Uncomfortable experiences, including the emergence of repressed traumas, are expected, and the guides are present in large part to comfort the client and help them to work through and integrate the uncomfortable experiences when they arise. This dramatically increases the probability that the session will be productive and healthy, and doesn't reify past traumas or create new ones.

There are now many thousands of people worldwide guiding Wim Hof breathing sessions, and I would hope/assume that some number of them are in fact trained psychotherapists with adequate personnel present to support all of the participants.

Unfortunately, I can assure you that this is not the case for 99+% of Wim Hof breathing workshops (sometimes now called "psychedelic breathwork" or "DMT breathwork", etc).

I've attended Wim Hof breathwork workshops with 50+ people in a yoga studio. I even attended one where the "guide" was on a stage at a music festival, in front of thousands of people (in wildly varying psychopharmacological states, I'm sure).
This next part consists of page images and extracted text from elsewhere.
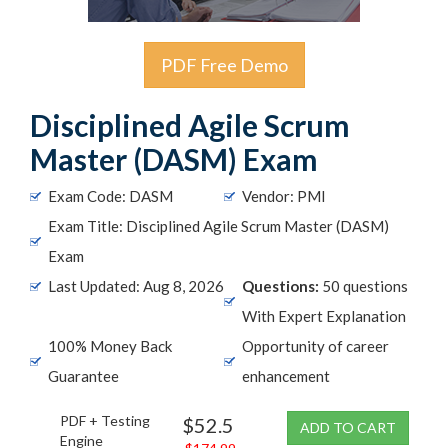
PDF Free Demo
Disciplined Agile Scrum
Master (DASM) Exam
Exam Code: DASM
Vendor: PMI
Exam Title: Disciplined Agile Scrum Master (DASM)
Exam
Last Updated: Aug 8, 2026
Questions:
50 questions
With Expert Explanation
100% Money Back
Opportunity of career
Guarantee
enhancement
PDF + Testing
$52.5
ADD TO CART
Engine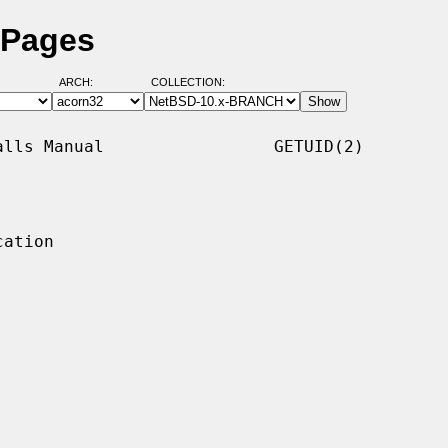
 Pages
ARCH:
COLLECTION:
lls Manual                 GETUID(2)

ation
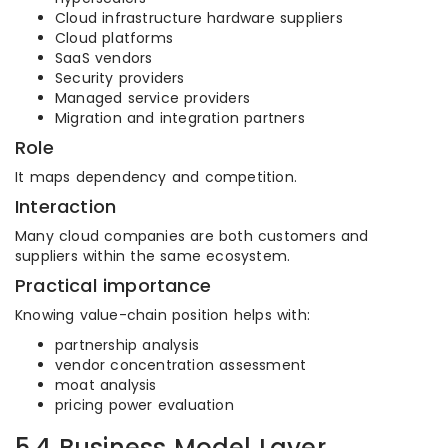
Cloud infrastructure hardware suppliers
Cloud platforms
SaaS vendors
Security providers
Managed service providers
Migration and integration partners
Role
It maps dependency and competition.
Interaction
Many cloud companies are both customers and
suppliers within the same ecosystem.
Practical importance
Knowing value-chain position helps with:
partnership analysis
vendor concentration assessment
moat analysis
pricing power evaluation
5.4 Business Model Layer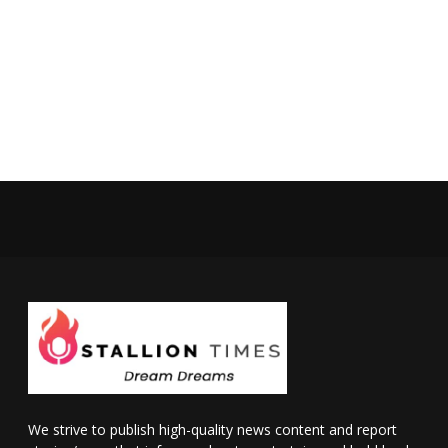
We strive to publish high-quality news content and report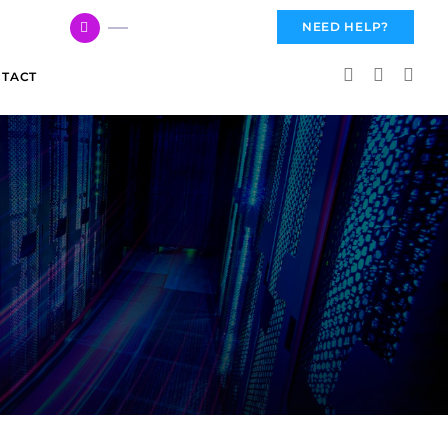
617 959 3144
NEED HELP?
TACT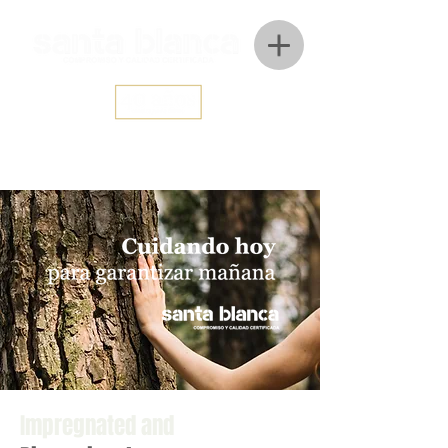
Impregnated and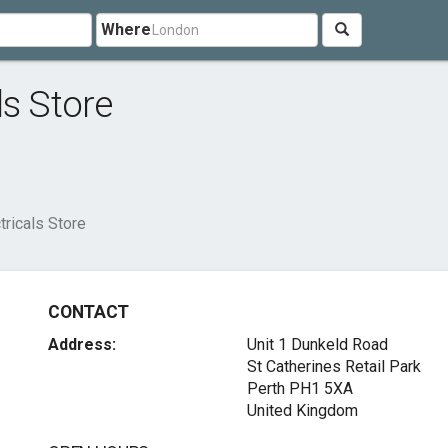
Where
ls Store
tricals Store
CONTACT
Address:
Unit 1 Dunkeld Road
St Catherines Retail Park
Perth PH1 5XA
United Kingdom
At none of these was there anything approaching adequate personnel to support the participants (in either numbers or training). Given the possibility for traumatic experiences, this is downright reckless (moderately so in the case of the yoga studios, extremely so in the case of the music festival).

Predictably, at every one of these workshops, I saw multiple people having difficult/unpleasant experiences with no one on hand to help them work through it.

I don't want to give the impression that this was the common experience - I don't think Wim's techniques would have become so popular if that was the case! Without question, the majority of people at these workshops have a pleasant, even profound, experience.

But is it worth if for 47 people to have a pleasant, breathing-induced high if the other 3 in the room have potentially traumatic experiences? I can't imagine any ethically-inclined person would say yes.

This is particularly true because it's not necessary. There is certainly a place for Wim Hof's technique in the world, but that place is in therapeutic setting, not large workshops.

And, of course, if one wants a daily breathing practice that reliably beings the mind/body/nervous-system towards peace, yogis have been sitting in caves hard at work on this very project for many millennia.